Looking at each line of the data below, tally those that contain the word "prix" and give only the total.

Given records:
┏━━

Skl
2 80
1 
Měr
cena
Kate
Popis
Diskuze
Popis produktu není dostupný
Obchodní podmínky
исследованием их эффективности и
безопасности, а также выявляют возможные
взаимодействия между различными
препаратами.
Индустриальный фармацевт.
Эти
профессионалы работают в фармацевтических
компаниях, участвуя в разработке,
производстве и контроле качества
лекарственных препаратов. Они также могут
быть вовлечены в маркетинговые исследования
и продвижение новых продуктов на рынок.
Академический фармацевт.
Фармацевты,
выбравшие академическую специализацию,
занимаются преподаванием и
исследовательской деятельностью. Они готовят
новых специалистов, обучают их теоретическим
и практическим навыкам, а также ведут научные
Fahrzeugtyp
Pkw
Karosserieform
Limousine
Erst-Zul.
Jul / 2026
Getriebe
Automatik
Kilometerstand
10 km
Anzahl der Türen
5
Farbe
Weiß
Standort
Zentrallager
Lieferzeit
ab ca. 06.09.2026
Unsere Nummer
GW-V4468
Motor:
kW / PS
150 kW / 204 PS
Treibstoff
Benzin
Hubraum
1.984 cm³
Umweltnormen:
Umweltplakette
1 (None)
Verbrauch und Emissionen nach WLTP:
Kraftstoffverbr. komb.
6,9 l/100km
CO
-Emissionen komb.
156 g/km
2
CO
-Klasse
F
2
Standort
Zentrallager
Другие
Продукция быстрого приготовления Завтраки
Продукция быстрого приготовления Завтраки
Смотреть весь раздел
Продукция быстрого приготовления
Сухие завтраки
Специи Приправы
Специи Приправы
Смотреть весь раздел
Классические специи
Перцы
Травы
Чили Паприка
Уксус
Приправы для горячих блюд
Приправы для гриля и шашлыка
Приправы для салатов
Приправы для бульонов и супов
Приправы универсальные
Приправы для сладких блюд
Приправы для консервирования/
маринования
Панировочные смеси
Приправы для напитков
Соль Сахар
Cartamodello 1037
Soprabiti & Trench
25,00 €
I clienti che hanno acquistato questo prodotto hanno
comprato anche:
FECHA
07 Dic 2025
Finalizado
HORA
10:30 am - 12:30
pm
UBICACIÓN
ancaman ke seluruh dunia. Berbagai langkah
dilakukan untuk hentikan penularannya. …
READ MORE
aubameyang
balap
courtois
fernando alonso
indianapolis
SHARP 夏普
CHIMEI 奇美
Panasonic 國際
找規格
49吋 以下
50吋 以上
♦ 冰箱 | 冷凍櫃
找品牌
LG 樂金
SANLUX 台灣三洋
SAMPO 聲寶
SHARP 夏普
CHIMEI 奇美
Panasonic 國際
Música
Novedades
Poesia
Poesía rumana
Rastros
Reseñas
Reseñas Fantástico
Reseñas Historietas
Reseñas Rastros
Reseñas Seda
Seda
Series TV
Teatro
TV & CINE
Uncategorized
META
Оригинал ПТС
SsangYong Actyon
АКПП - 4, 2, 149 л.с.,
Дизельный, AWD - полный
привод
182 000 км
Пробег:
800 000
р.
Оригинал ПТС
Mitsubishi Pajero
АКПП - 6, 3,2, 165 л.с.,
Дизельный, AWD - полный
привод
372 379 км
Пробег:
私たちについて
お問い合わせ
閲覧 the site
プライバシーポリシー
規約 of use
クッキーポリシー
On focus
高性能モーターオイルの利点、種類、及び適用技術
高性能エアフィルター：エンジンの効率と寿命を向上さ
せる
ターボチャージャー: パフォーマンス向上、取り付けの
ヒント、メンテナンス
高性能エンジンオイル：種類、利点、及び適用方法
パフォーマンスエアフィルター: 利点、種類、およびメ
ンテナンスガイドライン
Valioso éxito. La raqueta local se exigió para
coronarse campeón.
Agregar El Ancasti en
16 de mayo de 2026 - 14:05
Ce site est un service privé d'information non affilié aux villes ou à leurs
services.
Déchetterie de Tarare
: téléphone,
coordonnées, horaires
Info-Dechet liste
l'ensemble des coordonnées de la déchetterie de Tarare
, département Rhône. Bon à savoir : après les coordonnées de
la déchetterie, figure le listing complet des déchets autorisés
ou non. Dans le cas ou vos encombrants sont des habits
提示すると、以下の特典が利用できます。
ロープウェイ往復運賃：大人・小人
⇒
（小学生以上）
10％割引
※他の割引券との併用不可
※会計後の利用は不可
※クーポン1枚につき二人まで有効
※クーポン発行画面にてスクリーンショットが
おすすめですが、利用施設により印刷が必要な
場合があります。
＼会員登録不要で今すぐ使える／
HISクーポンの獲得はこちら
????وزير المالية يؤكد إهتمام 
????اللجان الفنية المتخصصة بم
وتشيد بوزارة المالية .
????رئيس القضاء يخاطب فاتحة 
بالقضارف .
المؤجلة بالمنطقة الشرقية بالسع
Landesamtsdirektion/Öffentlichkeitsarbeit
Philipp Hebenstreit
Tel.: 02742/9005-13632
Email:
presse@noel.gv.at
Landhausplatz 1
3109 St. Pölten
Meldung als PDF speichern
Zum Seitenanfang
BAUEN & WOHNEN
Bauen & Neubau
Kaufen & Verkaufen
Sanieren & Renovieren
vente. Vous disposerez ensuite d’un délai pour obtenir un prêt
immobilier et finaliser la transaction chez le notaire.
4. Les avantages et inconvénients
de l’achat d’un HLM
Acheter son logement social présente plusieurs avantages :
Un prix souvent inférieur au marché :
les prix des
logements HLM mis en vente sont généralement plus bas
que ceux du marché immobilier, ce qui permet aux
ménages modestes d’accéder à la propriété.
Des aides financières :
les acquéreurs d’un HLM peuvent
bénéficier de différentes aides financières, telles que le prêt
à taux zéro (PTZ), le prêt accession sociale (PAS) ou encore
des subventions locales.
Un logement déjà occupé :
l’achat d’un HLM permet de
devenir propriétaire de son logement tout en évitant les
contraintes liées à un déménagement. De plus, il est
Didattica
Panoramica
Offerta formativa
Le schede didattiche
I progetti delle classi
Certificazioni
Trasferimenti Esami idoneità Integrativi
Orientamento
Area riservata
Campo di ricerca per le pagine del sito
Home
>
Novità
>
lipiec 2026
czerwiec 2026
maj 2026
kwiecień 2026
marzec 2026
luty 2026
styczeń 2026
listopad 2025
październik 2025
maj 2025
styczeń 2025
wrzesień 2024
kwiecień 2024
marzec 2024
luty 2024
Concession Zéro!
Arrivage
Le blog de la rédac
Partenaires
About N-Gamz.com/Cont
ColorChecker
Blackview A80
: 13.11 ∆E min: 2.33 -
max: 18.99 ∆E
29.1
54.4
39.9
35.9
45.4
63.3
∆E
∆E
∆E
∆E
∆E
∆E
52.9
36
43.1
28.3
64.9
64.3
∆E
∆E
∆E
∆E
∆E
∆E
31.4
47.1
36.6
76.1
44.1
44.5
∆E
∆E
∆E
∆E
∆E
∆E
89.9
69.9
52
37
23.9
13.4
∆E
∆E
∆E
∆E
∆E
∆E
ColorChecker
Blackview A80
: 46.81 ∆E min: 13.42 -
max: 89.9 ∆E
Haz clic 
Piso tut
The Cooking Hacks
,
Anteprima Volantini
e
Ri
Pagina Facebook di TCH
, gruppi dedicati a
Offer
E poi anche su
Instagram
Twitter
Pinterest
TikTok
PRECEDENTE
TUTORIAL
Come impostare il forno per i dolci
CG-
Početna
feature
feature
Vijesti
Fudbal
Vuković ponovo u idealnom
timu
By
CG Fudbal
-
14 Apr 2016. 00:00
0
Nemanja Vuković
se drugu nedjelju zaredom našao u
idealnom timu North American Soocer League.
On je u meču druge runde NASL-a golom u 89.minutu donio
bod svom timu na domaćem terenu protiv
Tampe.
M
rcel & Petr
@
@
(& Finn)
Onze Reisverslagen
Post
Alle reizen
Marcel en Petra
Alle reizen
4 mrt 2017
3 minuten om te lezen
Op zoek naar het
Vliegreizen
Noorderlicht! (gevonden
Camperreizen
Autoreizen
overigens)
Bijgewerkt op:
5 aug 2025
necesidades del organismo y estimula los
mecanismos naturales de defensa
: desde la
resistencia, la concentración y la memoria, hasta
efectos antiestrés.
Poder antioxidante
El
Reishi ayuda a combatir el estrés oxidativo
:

┗━━

Reply to the task: 2